Exercise requirements:
Write down exactly the line where "Московский интернет-магазин галереи" occurs and every line that follows it through the end of the material below; include nothing else.
━━━━━━━━━━━━━━━━━━━━
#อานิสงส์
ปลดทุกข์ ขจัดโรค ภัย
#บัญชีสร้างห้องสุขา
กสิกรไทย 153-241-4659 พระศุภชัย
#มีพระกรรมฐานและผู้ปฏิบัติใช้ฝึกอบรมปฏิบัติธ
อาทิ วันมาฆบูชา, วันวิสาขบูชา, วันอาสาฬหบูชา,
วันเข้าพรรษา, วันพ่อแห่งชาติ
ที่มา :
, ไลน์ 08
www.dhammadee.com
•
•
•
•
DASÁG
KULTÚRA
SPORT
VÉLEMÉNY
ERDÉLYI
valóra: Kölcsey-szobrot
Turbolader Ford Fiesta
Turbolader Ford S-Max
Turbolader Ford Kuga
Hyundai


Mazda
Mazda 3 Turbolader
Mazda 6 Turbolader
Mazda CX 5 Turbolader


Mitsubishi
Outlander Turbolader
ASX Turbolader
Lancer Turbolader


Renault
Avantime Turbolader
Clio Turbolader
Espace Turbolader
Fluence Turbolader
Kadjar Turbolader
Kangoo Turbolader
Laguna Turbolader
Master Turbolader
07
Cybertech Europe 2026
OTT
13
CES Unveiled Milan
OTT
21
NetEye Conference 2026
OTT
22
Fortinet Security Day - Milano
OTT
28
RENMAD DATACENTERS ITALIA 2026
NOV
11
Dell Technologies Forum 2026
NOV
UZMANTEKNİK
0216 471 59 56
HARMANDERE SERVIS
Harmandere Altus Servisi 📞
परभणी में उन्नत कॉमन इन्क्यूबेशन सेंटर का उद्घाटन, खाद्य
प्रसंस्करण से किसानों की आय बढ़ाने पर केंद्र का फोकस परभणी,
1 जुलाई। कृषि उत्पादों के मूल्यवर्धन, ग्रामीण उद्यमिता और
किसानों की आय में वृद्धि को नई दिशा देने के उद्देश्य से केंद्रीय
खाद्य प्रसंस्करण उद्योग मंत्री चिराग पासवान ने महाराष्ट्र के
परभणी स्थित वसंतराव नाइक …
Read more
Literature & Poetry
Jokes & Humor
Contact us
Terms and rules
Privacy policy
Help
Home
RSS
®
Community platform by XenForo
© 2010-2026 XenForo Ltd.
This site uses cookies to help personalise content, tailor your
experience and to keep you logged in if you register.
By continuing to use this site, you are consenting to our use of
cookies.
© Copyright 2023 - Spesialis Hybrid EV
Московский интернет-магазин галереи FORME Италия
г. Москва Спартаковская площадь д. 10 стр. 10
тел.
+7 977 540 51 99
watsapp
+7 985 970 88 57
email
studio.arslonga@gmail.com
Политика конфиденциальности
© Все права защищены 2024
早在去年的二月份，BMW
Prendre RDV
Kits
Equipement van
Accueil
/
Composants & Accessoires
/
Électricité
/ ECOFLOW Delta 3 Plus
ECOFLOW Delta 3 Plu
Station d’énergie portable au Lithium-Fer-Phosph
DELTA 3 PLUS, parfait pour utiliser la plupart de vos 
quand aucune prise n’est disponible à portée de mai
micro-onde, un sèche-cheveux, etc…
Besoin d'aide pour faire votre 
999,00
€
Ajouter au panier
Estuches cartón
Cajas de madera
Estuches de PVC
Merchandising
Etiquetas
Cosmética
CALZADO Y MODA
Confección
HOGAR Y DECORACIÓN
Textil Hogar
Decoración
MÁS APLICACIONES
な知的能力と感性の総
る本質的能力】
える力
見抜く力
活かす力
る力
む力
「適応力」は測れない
━━━━━━━━━━━━━━━━━━━━
Answer for this exercise:
Московский интернет-магазин галереи FORME Италия
г. Москва Спартаковская площадь д. 10 стр. 10
тел.
+7 977 540 51 99
watsapp
+7 985 970 88 57
email
studio.arslonga@gmail.com
Политика конфиденциальности
© Все права защищены 2024
早在去年的二月份，BMW
Prendre RDV
Kits
Equipement van
Accueil
/
Composants & Accessoires
/
Électricité
/ ECOFLOW Delta 3 Plus
ECOFLOW Delta 3 Plu
Station d’énergie portable au Lithium-Fer-Phosph
DELTA 3 PLUS, parfait pour utiliser la plupart de vos 
quand aucune prise n’est disponible à portée de mai
micro-onde, un sèche-cheveux, etc…
Besoin d'aide pour faire votre 
999,00
€
Ajouter au panier
Estuches cartón
Cajas de madera
Estuches de PVC
Merchandising
Etiquetas
Cosmética
CALZADO Y MODA
Confección
HOGAR Y DECORACIÓN
Textil Hogar
Decoración
MÁS APLICACIONES
な知的能力と感性の総
る本質的能力】
える力
見抜く力
活かす力
る力
む力
「適応力」は測れない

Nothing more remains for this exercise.